Return only the lines below starting at the line containing "public sectors, and" and ending at the line containing "Clear Cut Co is", both included, exactly as they are and with no pictures.

[Start of Attachment]

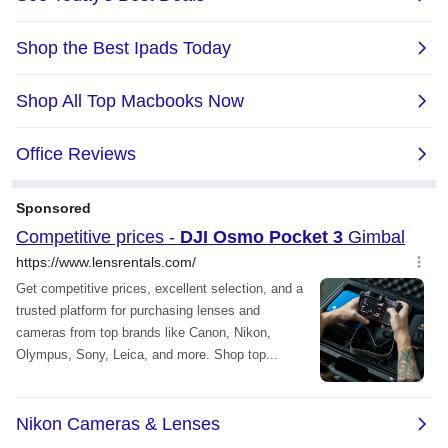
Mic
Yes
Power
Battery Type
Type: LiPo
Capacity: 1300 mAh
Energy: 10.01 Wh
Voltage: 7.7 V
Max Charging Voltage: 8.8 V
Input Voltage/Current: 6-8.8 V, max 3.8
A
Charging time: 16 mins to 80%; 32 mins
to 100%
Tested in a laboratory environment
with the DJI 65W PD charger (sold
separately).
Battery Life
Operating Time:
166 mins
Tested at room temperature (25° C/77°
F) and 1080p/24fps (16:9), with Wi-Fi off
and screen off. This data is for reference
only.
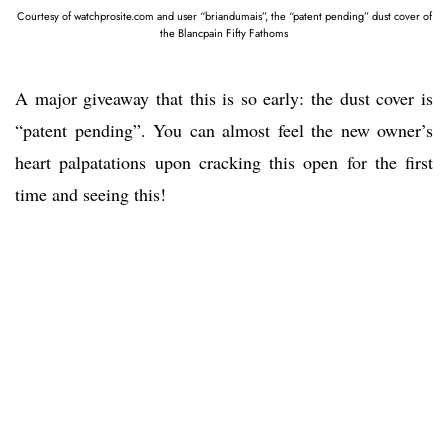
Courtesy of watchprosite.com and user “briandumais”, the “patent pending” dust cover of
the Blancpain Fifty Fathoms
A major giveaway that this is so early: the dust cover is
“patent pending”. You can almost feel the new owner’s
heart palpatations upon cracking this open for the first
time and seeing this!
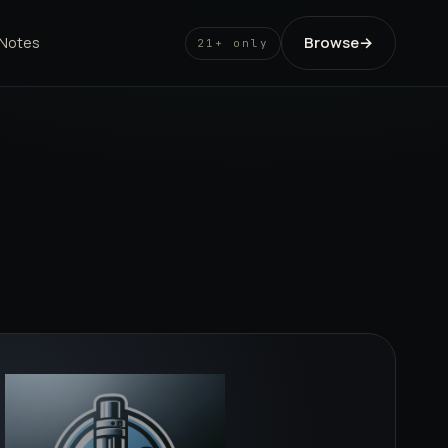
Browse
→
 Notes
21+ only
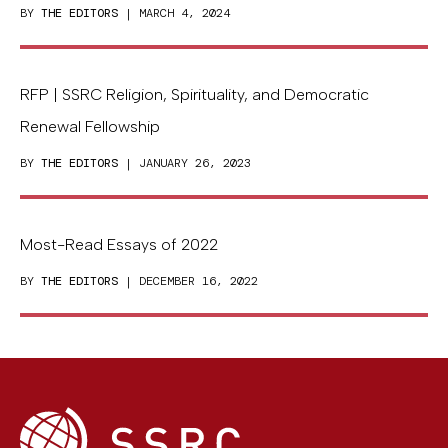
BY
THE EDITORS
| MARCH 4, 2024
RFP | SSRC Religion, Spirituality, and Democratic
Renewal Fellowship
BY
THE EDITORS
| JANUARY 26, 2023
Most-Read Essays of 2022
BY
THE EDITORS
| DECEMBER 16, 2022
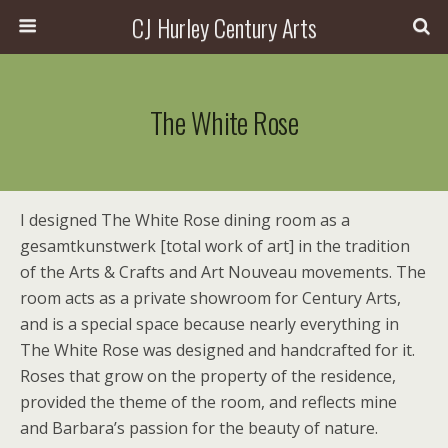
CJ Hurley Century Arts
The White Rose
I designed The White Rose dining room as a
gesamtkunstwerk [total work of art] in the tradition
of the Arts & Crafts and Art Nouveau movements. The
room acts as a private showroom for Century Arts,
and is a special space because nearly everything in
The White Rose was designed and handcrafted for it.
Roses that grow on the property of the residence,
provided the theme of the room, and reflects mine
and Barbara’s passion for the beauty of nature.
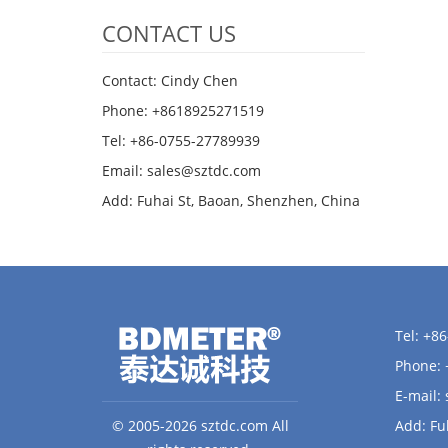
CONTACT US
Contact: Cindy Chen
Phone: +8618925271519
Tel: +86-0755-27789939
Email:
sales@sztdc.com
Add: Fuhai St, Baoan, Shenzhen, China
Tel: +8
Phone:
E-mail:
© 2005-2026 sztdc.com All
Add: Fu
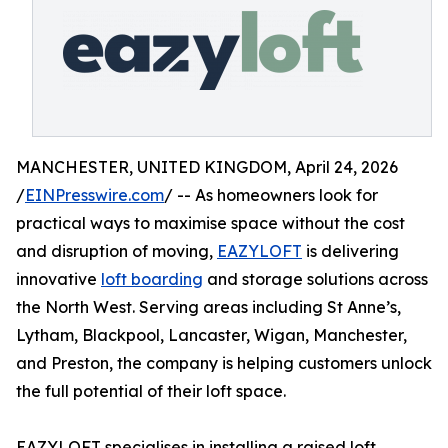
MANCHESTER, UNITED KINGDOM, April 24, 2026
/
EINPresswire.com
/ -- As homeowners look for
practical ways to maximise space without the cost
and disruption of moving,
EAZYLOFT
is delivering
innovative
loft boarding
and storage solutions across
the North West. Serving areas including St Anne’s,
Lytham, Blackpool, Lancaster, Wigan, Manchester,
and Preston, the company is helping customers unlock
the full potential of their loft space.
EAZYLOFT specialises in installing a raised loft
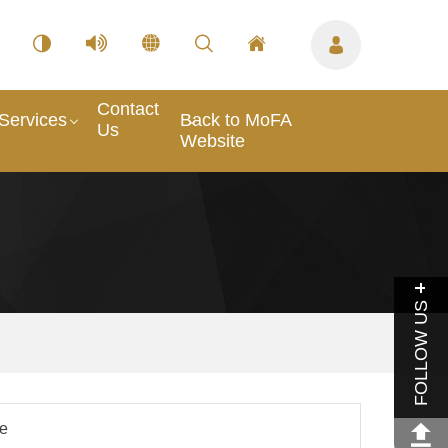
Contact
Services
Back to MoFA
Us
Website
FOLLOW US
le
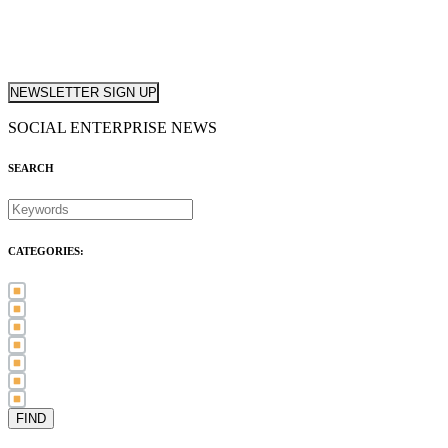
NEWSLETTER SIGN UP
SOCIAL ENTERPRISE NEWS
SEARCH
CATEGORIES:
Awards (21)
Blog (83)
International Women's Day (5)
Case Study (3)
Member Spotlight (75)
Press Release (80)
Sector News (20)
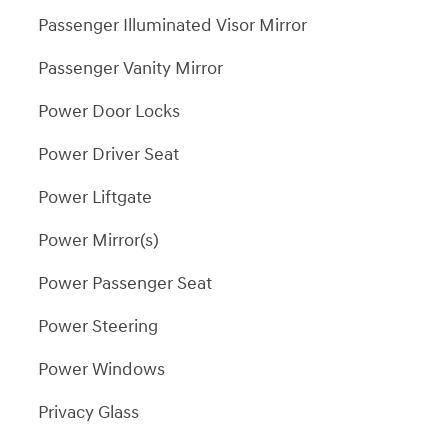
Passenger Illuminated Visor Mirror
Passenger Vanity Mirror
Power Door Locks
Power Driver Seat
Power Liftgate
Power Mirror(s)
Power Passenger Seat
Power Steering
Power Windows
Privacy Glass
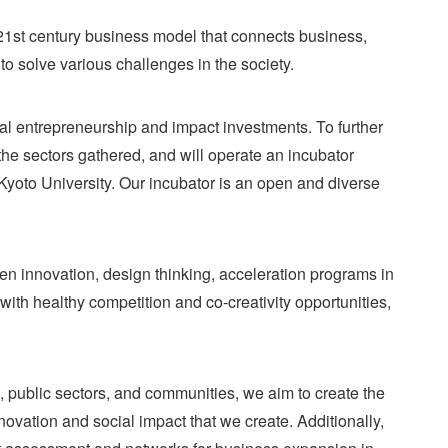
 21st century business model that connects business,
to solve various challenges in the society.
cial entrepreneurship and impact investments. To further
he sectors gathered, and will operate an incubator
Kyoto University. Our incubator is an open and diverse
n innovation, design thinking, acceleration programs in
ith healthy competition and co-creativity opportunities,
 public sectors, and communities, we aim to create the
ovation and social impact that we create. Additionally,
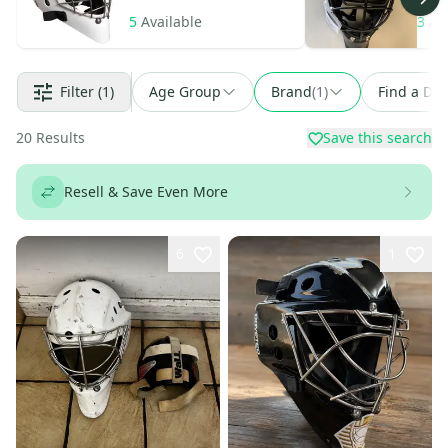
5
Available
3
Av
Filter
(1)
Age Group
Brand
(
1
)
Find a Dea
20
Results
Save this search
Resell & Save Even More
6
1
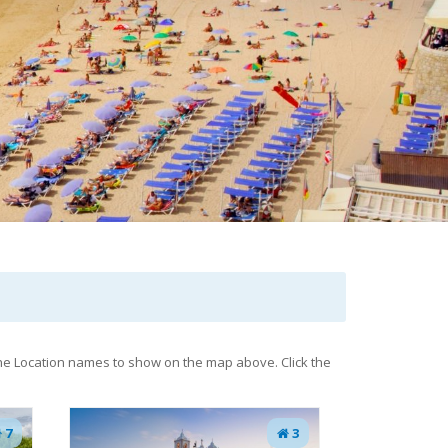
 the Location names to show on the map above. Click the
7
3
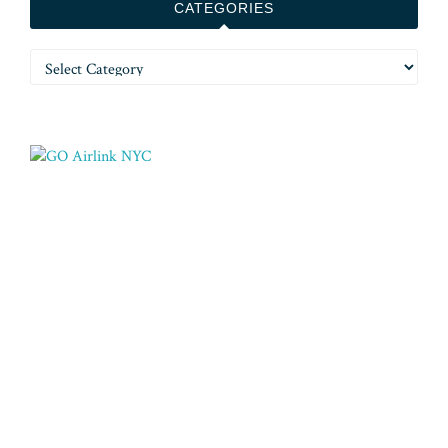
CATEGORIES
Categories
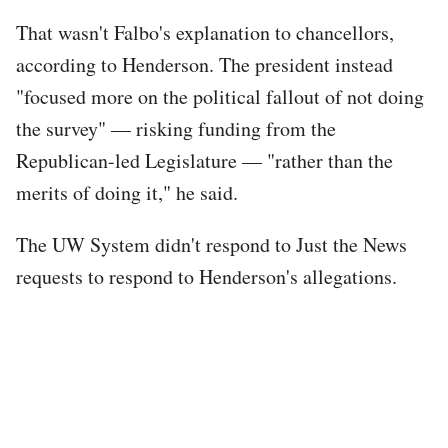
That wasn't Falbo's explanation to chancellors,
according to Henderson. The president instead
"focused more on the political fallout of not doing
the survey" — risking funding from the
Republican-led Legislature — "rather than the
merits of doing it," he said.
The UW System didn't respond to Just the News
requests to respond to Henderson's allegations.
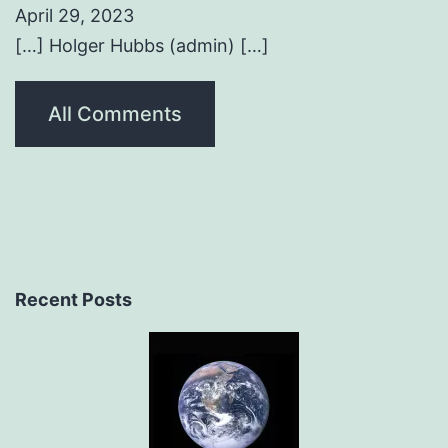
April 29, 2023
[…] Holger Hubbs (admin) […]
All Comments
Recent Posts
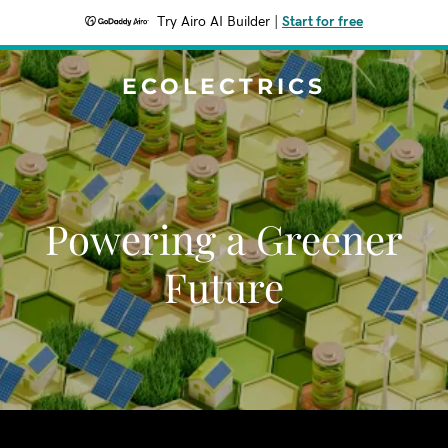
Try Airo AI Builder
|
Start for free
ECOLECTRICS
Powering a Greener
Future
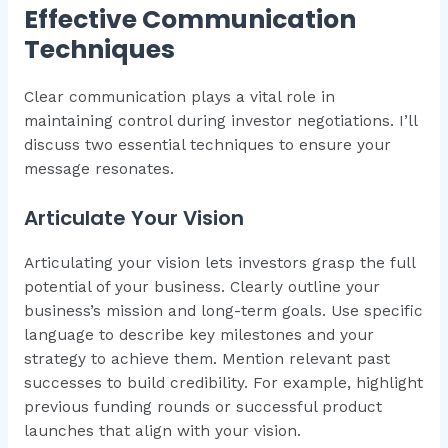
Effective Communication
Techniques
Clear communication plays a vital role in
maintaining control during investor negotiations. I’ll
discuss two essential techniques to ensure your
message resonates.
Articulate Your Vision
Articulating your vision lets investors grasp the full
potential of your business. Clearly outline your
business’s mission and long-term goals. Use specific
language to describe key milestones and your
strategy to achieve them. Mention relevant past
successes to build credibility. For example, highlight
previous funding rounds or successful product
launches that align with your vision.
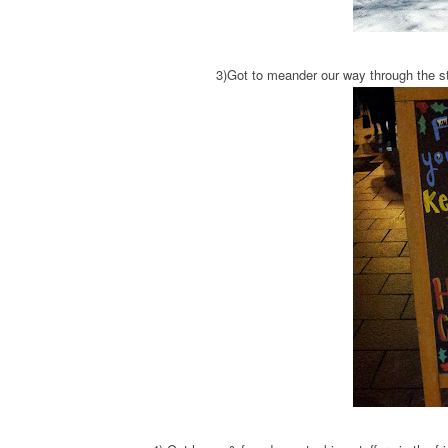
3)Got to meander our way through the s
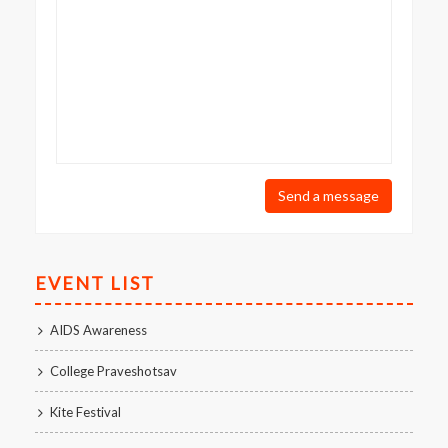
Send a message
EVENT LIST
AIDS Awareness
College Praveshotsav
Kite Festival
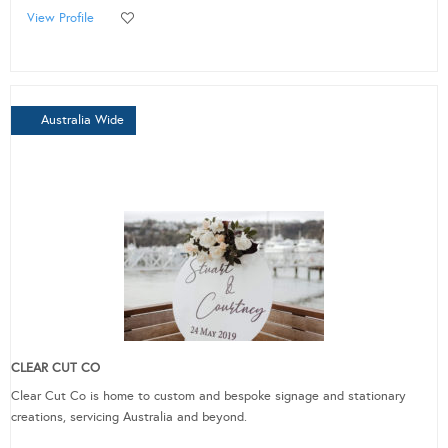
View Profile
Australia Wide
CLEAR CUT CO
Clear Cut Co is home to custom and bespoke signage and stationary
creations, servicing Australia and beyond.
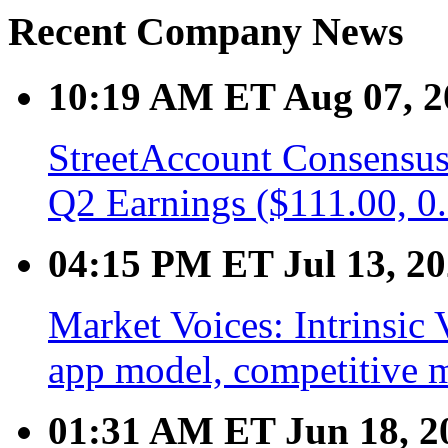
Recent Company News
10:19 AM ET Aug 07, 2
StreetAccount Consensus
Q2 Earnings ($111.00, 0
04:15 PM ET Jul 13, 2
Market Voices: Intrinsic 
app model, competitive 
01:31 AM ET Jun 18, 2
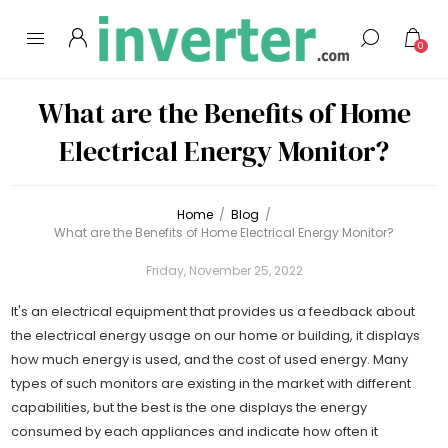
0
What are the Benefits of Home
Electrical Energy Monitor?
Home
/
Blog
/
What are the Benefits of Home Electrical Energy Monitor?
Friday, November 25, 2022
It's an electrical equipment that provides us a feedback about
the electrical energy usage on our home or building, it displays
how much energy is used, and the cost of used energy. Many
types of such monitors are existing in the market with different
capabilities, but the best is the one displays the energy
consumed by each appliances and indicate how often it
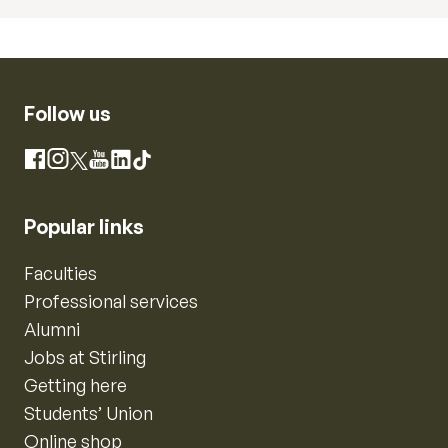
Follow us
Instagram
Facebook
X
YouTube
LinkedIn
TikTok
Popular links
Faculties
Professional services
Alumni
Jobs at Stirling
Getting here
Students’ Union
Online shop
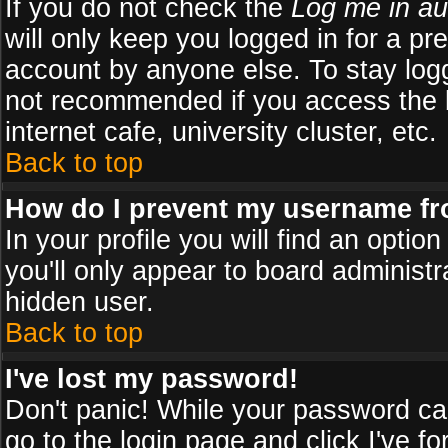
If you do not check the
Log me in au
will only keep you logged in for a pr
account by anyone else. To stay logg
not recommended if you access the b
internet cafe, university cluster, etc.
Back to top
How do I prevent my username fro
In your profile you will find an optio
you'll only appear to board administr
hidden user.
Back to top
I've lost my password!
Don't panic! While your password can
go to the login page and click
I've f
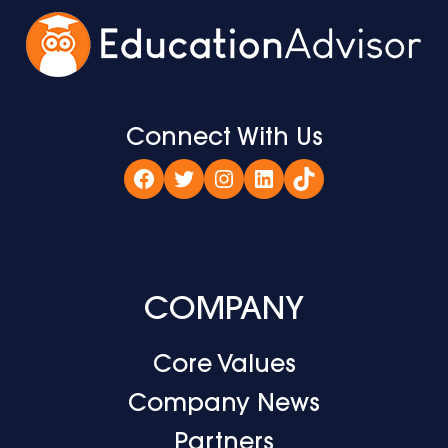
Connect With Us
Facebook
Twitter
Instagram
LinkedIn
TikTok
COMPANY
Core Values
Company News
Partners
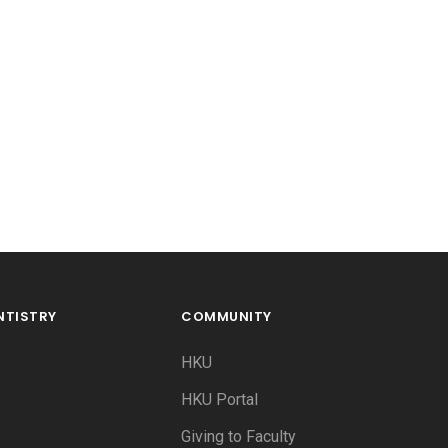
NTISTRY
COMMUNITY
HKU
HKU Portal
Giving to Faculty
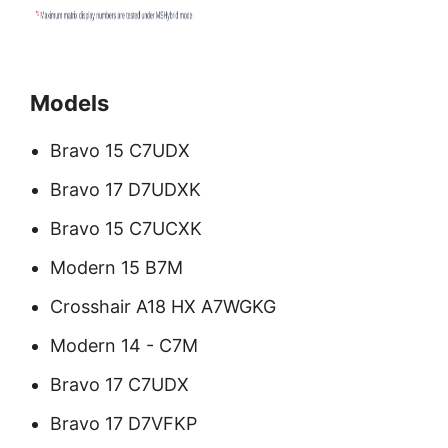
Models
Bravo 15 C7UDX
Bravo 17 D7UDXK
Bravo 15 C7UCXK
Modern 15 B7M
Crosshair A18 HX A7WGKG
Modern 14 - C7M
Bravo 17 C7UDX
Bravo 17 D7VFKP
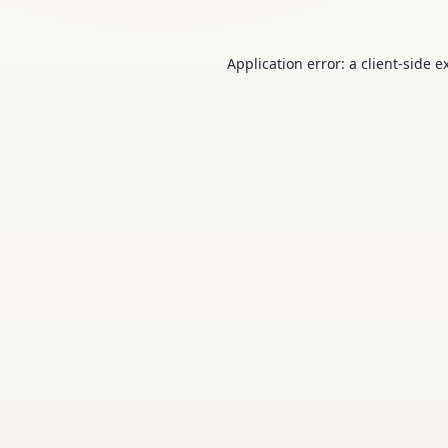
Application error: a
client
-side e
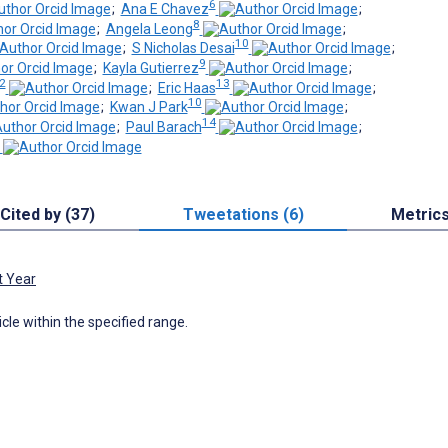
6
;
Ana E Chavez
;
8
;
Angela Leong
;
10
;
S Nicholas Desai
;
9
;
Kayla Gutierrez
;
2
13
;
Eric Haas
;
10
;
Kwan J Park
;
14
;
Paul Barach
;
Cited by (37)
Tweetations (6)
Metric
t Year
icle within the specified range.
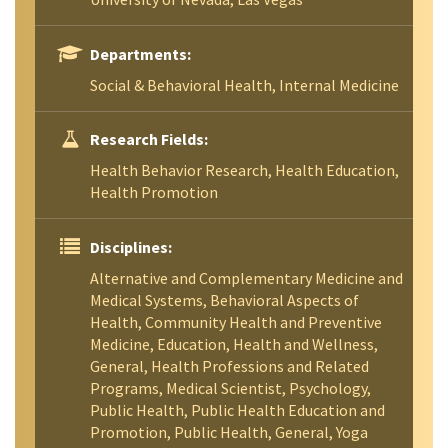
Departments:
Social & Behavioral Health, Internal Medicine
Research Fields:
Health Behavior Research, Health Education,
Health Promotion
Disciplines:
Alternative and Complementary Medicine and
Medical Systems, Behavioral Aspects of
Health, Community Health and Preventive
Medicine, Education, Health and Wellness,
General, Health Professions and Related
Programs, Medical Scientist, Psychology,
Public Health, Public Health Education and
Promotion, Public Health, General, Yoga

[End of Attachment]

*Task response*
 public sectors, and communities, we aim to create the
ovation and social impact that we create. Additionally,
5
Available
3
Av
Filter
(1)
Age Group
Brand
(
1
)
Find a Dea
20
Results
Save this search
Resell & Save Even More
6
1
 the Location names to show on the map above. Click the
7
3
CATEGORIES
Categories
That wasn't Falbo's explanation to chancellors,
according to Henderson. The president instead
"focused more on the political fallout of not doing
the survey" — risking funding from the
Republican-led Legislature — "rather than the
merits of doing it," he said.
The UW System didn't respond to Just the News
requests to respond to Henderson's allegations.
April 29, 2023
[…] Holger Hubbs (admin) […]
All Comments
Recent Posts
Try Airo AI Builder
|
Start for free
ECOLECTRICS
Powering a Greener
Future
Effective Communication
Techniques
Clear communication plays a vital role in
maintaining control during investor negotiations. I’ll
discuss two essential techniques to ensure your
message resonates.
Articulate Your Vision
Articulating your vision lets investors grasp the full
potential of your business. Clearly outline your
business’s mission and long-term goals. Use specific
language to describe key milestones and your
strategy to achieve them. Mention relevant past
successes to build credibility. For example, highlight
previous funding rounds or successful product
launches that align with your vision.
3)Got to meander our way through the s
Send a message
EVENT LIST
AIDS Awareness
College Praveshotsav
Kite Festival
View Profile
Australia Wide
CLEAR CUT CO
Clear Cut Co is home to custom and bespoke signage and stationary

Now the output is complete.